** Opening Supplied material block **

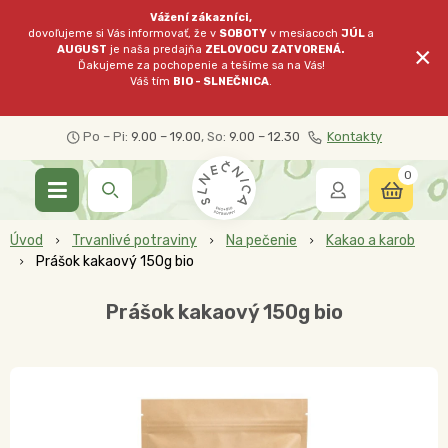
Vážení zákazníci,
dovoľujeme si Vás informovať, že v
SOBOTY
v mesiacoch
JÚL
a
×
AUGUST
je naša predajňa
ZELOVOCU
ZATVORENÁ.
Ďakujeme za pochopenie a tešíme sa na Vás!
Váš tím
BIO - SLNEČNICA
.
Po – Pi:
9.00 – 19.00
, So:
9.00 – 12.30
Kontakty
0
Úvod
Trvanlivé potraviny
Na pečenie
Kakao a karob
Prášok kakaový 150g bio
Prášok kakaový 150g bio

** Closing Supplied material block **

What you are asked to do :: Could every record be given again exactly, with its pictures left out?

Task solution ::
Vážení zákazníci,
dovoľujeme si Vás informovať, že v
SOBOTY
v mesiacoch
JÚL
a
×
AUGUST
je naša predajňa
ZELOVOCU
ZATVORENÁ.
Ďakujeme za pochopenie a tešíme sa na Vás!
Váš tím
BIO - SLNEČNICA
.
Po – Pi:
9.00 – 19.00
, So:
9.00 – 12.30
Kontakty
0
Úvod
Trvanlivé potraviny
Na pečenie
Kakao a karob
Prášok kakaový 150g bio
Prášok kakaový 150g bio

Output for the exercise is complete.